The City of Hamilton estimates 337 million litres of sewage — roughly 135 Olympic-sized swimming pools worth of sewage — flowed into the harbour since 1996.

That's roughly 13 million litres per year for 26 years.

"City staff developed this estimate based on the water meter usage data for all of the properties connected to the combined sewer pipe," read a media release from the city on Monday morning, adding this method was identified as the most accurate way to represent the discharge over the 26 years.

"The repair work and realignment of the sewer was completed on Wednesday, Nov. 23, 2022 at 9:32 p.m., and all sewage is now flowing into the Western Sanitary Interceptor and all appropriate repairs to the combined sewer have been completed."

Last week, the city discovered the leak near Wentworth Street North and Burlington Street East.

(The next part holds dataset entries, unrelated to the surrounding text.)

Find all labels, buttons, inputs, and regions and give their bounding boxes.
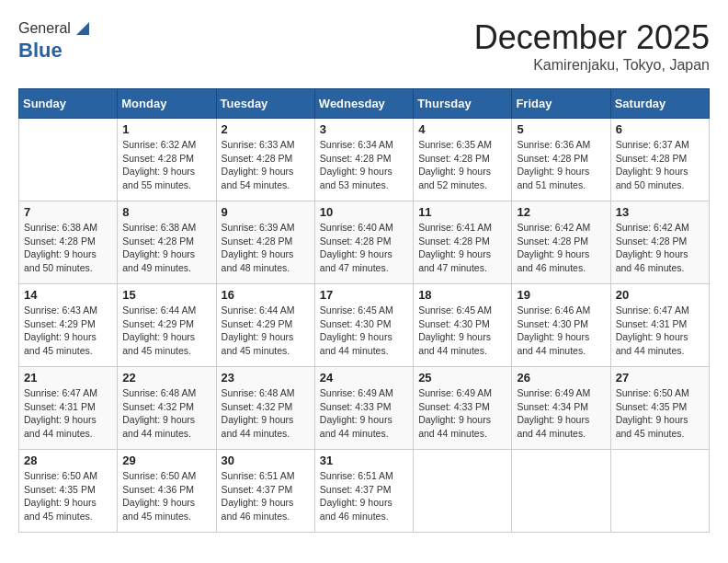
calendar-week-row: 14Sunrise: 6:43 AMSunset: 4:29 PMDayligh… xyxy=(19,284,710,367)
day-info: Sunrise: 6:49 AMSunset: 4:33 PMDaylight:… xyxy=(418,386,506,441)
calendar-day-cell: 27Sunrise: 6:50 AMSunset: 4:35 PMDayligh… xyxy=(610,367,709,450)
calendar-day-cell: 15Sunrise: 6:44 AMSunset: 4:29 PMDayligh… xyxy=(118,284,216,367)
month-title: December 2025 xyxy=(474,18,710,57)
day-number: 24 xyxy=(320,371,408,385)
day-info: Sunrise: 6:50 AMSunset: 4:35 PMDaylight:… xyxy=(24,469,112,523)
header-day: Monday xyxy=(118,89,216,119)
day-info: Sunrise: 6:35 AMSunset: 4:28 PMDaylight:… xyxy=(418,138,506,192)
calendar-day-cell: 20Sunrise: 6:47 AMSunset: 4:31 PMDayligh… xyxy=(610,284,709,367)
day-number: 5 xyxy=(517,122,605,136)
day-info: Sunrise: 6:40 AMSunset: 4:28 PMDaylight:… xyxy=(320,221,408,275)
calendar-day-cell: 28Sunrise: 6:50 AMSunset: 4:35 PMDayligh… xyxy=(19,450,118,533)
calendar-day-cell: 31Sunrise: 6:51 AMSunset: 4:37 PMDayligh… xyxy=(314,450,413,533)
calendar-day-cell: 2Sunrise: 6:33 AMSunset: 4:28 PMDaylight… xyxy=(216,119,314,201)
calendar-day-cell xyxy=(19,119,118,201)
day-info: Sunrise: 6:45 AMSunset: 4:30 PMDaylight:… xyxy=(320,304,408,358)
location-title: Kamirenjaku, Tokyo, Japan xyxy=(474,57,710,74)
day-info: Sunrise: 6:50 AMSunset: 4:36 PMDaylight:… xyxy=(122,469,210,523)
header-day: Thursday xyxy=(414,89,512,119)
calendar-day-cell xyxy=(610,450,709,533)
day-number: 30 xyxy=(222,454,310,467)
day-number: 28 xyxy=(24,454,112,467)
calendar-day-cell: 18Sunrise: 6:45 AMSunset: 4:30 PMDayligh… xyxy=(414,284,512,367)
calendar-day-cell: 19Sunrise: 6:46 AMSunset: 4:30 PMDayligh… xyxy=(512,284,610,367)
day-number: 26 xyxy=(517,371,605,385)
day-number: 31 xyxy=(320,454,408,467)
calendar-day-cell: 5Sunrise: 6:36 AMSunset: 4:28 PMDaylight… xyxy=(512,119,610,201)
day-info: Sunrise: 6:33 AMSunset: 4:28 PMDaylight:… xyxy=(222,138,310,192)
day-info: Sunrise: 6:50 AMSunset: 4:35 PMDaylight:… xyxy=(616,386,704,441)
day-number: 11 xyxy=(418,205,506,219)
day-info: Sunrise: 6:41 AMSunset: 4:28 PMDaylight:… xyxy=(418,221,506,275)
day-info: Sunrise: 6:44 AMSunset: 4:29 PMDaylight:… xyxy=(122,304,210,358)
day-info: Sunrise: 6:44 AMSunset: 4:29 PMDaylight:… xyxy=(222,304,310,358)
calendar-week-row: 7Sunrise: 6:38 AMSunset: 4:28 PMDaylight… xyxy=(19,201,710,284)
day-number: 19 xyxy=(517,288,605,302)
header-day: Sunday xyxy=(19,89,118,119)
page-header: General Blue December 2025 Kamirenjaku, … xyxy=(18,18,710,74)
day-info: Sunrise: 6:51 AMSunset: 4:37 PMDaylight:… xyxy=(320,469,408,523)
day-number: 22 xyxy=(122,371,210,385)
calendar-day-cell: 22Sunrise: 6:48 AMSunset: 4:32 PMDayligh… xyxy=(118,367,216,450)
calendar-day-cell: 25Sunrise: 6:49 AMSunset: 4:33 PMDayligh… xyxy=(414,367,512,450)
header-day: Saturday xyxy=(610,89,709,119)
calendar-day-cell: 24Sunrise: 6:49 AMSunset: 4:33 PMDayligh… xyxy=(314,367,413,450)
day-number: 3 xyxy=(320,122,408,136)
calendar-day-cell: 14Sunrise: 6:43 AMSunset: 4:29 PMDayligh… xyxy=(19,284,118,367)
day-info: Sunrise: 6:47 AMSunset: 4:31 PMDaylight:… xyxy=(24,386,112,441)
day-info: Sunrise: 6:32 AMSunset: 4:28 PMDaylight:… xyxy=(122,138,210,192)
day-info: Sunrise: 6:49 AMSunset: 4:34 PMDaylight:… xyxy=(517,386,605,441)
title-block: December 2025 Kamirenjaku, Tokyo, Japan xyxy=(474,18,710,74)
day-info: Sunrise: 6:47 AMSunset: 4:31 PMDaylight:… xyxy=(616,304,704,358)
day-number: 25 xyxy=(418,371,506,385)
calendar-day-cell: 9Sunrise: 6:39 AMSunset: 4:28 PMDaylight… xyxy=(216,201,314,284)
calendar-day-cell: 16Sunrise: 6:44 AMSunset: 4:29 PMDayligh… xyxy=(216,284,314,367)
header-day: Wednesday xyxy=(314,89,413,119)
day-number: 13 xyxy=(616,205,704,219)
calendar-day-cell: 7Sunrise: 6:38 AMSunset: 4:28 PMDaylight… xyxy=(19,201,118,284)
calendar-day-cell: 1Sunrise: 6:32 AMSunset: 4:28 PMDaylight… xyxy=(118,119,216,201)
day-number: 29 xyxy=(122,454,210,467)
day-info: Sunrise: 6:42 AMSunset: 4:28 PMDaylight:… xyxy=(517,221,605,275)
day-number: 14 xyxy=(24,288,112,302)
calendar-day-cell: 11Sunrise: 6:41 AMSunset: 4:28 PMDayligh… xyxy=(414,201,512,284)
calendar-week-row: 21Sunrise: 6:47 AMSunset: 4:31 PMDayligh… xyxy=(19,367,710,450)
day-info: Sunrise: 6:51 AMSunset: 4:37 PMDaylight:… xyxy=(222,469,310,523)
calendar-day-cell: 23Sunrise: 6:48 AMSunset: 4:32 PMDayligh… xyxy=(216,367,314,450)
calendar-day-cell xyxy=(414,450,512,533)
header-row: SundayMondayTuesdayWednesdayThursdayFrid… xyxy=(19,89,710,119)
day-info: Sunrise: 6:42 AMSunset: 4:28 PMDaylight:… xyxy=(616,221,704,275)
calendar-day-cell: 21Sunrise: 6:47 AMSunset: 4:31 PMDayligh… xyxy=(19,367,118,450)
day-number: 18 xyxy=(418,288,506,302)
day-number: 1 xyxy=(122,122,210,136)
calendar-day-cell: 13Sunrise: 6:42 AMSunset: 4:28 PMDayligh… xyxy=(610,201,709,284)
day-info: Sunrise: 6:34 AMSunset: 4:28 PMDaylight:… xyxy=(320,138,408,192)
calendar-day-cell: 29Sunrise: 6:50 AMSunset: 4:36 PMDayligh… xyxy=(118,450,216,533)
day-number: 8 xyxy=(122,205,210,219)
day-number: 4 xyxy=(418,122,506,136)
day-info: Sunrise: 6:37 AMSunset: 4:28 PMDaylight:… xyxy=(616,138,704,192)
calendar-day-cell: 6Sunrise: 6:37 AMSunset: 4:28 PMDaylight… xyxy=(610,119,709,201)
calendar-day-cell xyxy=(512,450,610,533)
calendar-day-cell: 30Sunrise: 6:51 AMSunset: 4:37 PMDayligh… xyxy=(216,450,314,533)
day-info: Sunrise: 6:48 AMSunset: 4:32 PMDaylight:… xyxy=(222,386,310,441)
calendar-week-row: 28Sunrise: 6:50 AMSunset: 4:35 PMDayligh… xyxy=(19,450,710,533)
day-info: Sunrise: 6:38 AMSunset: 4:28 PMDaylight:… xyxy=(24,221,112,275)
calendar-day-cell: 17Sunrise: 6:45 AMSunset: 4:30 PMDayligh… xyxy=(314,284,413,367)
calendar-day-cell: 3Sunrise: 6:34 AMSunset: 4:28 PMDaylight… xyxy=(314,119,413,201)
calendar-day-cell: 4Sunrise: 6:35 AMSunset: 4:28 PMDaylight… xyxy=(414,119,512,201)
day-info: Sunrise: 6:49 AMSunset: 4:33 PMDaylight:… xyxy=(320,386,408,441)
day-number: 15 xyxy=(122,288,210,302)
calendar-day-cell: 12Sunrise: 6:42 AMSunset: 4:28 PMDayligh… xyxy=(512,201,610,284)
header-day: Friday xyxy=(512,89,610,119)
day-number: 10 xyxy=(320,205,408,219)
calendar-table: SundayMondayTuesdayWednesdayThursdayFrid… xyxy=(18,88,710,533)
day-number: 7 xyxy=(24,205,112,219)
calendar-day-cell: 10Sunrise: 6:40 AMSunset: 4:28 PMDayligh… xyxy=(314,201,413,284)
day-number: 12 xyxy=(517,205,605,219)
day-info: Sunrise: 6:46 AMSunset: 4:30 PMDaylight:… xyxy=(517,304,605,358)
day-info: Sunrise: 6:36 AMSunset: 4:28 PMDaylight:… xyxy=(517,138,605,192)
logo-icon xyxy=(73,18,93,39)
day-info: Sunrise: 6:39 AMSunset: 4:28 PMDaylight:… xyxy=(222,221,310,275)
calendar-day-cell: 8Sunrise: 6:38 AMSunset: 4:28 PMDaylight… xyxy=(118,201,216,284)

Director of Hamilton Water Nick Winters said an incorrect illustration was given to contractors, which led to a hole being made into a combined sewage pipe in 1996.

That caused the waste from 50 properties along Macallum Street and parts of Brant Street and Wentworth Street North to spill right into Lake Ontario.

The city says fixing the hole cost $29,830.

WATCH: City of Hamilton discovers 26-year leak of sewage into Hamilton Harbour

City of Hamilton discovers 26-year leak of sewage into Hamilton Harbour

4 months ago
Duration 2:24
The city of Hamilton says it has discovered sewage has been leaking into the Hamilton Harbour since 1996 because of a hole in a combined sewage pipe in the industrial sector.

The city said it has informed the Ministry of Environment, Conservation and Parks of the update, and added the ministry hasn't issued Hamilton an order to come up with a remediation plan or audit its entire sewage infrastructure.

Last week Tys Theijsmeijer, head of natural lands at Royal Botanical Gardens, said he expects at least one more leak in the city.

City staff will bring a report to the public works committee on Monday afternoon, and there's a webpage solely for updates on the leak.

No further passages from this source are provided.